Factfile – the diamondback terrapin
The Island's native diamondback terrapin is found in only two places in the world — Bermuda and along a small band of the East coast of the United States.
Facts:
— the terrapin is named for the diamond patterns on its top shell.
— diamondback terrapins are very environment specific choosing brackish ponds, estuaries and tidal creeks.
— they live on a diet of mollusks, fiddler crabs and occasionally small fish.
— males are fully grown by the time they are between three and five years old, while the females are mature between seven and eight years old.
— the females are larger then the males. The shell size of the male averages 5 inches while the female's shell is on average 7.5 inches.
— their nesting sites are typically found in sandy areas or where there is loose soil.
— females, in Bermuda, typically lay between six or seven eggs in early summer which take about three months to hatch. Diamondbacks in the northern states usually lay more eggs — 12 or more.

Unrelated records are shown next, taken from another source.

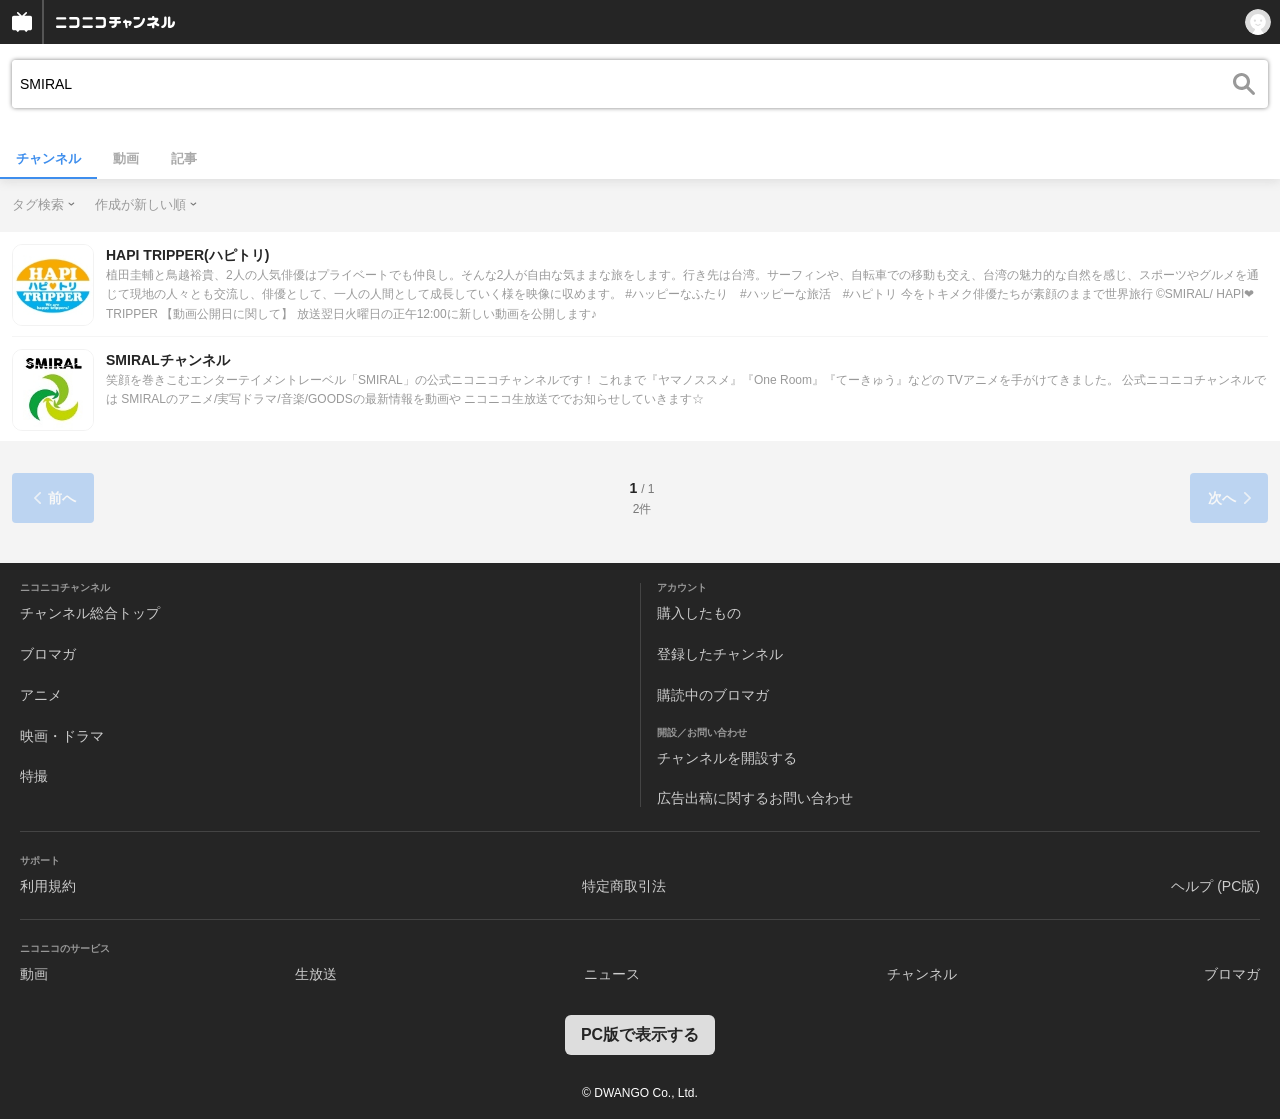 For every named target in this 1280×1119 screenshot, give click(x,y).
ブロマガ (48, 654)
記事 (184, 158)
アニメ (41, 695)
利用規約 (48, 886)
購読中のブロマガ (713, 695)
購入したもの (699, 613)
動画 (126, 158)
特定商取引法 (624, 886)
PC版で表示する (640, 1034)
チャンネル (48, 158)
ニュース (612, 974)
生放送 (316, 974)
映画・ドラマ (62, 736)
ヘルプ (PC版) (1215, 886)
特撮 (34, 776)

— only 20 percent of eggs laid usually survive.
— the diamondbacks of Bermuda have been known to nest in the sand traps on the Mid Ocean golf course.
— genetically the terrapins in Bermuda are related to those in South Carolina leading researchers to deduce that the Gulf Stream transported them to the Island's shores.
— their affinity for salt water, however, would have meant even as terrestrial reptiles they would have survived the passage.
— the diamondback terrapin is faced by a number of threats: destruction of its coastal marsh habitat; automobiles (that run more than turtles crossing the road to lay eggs); boat propellors; and rats and crows that eat the turtle's eggs.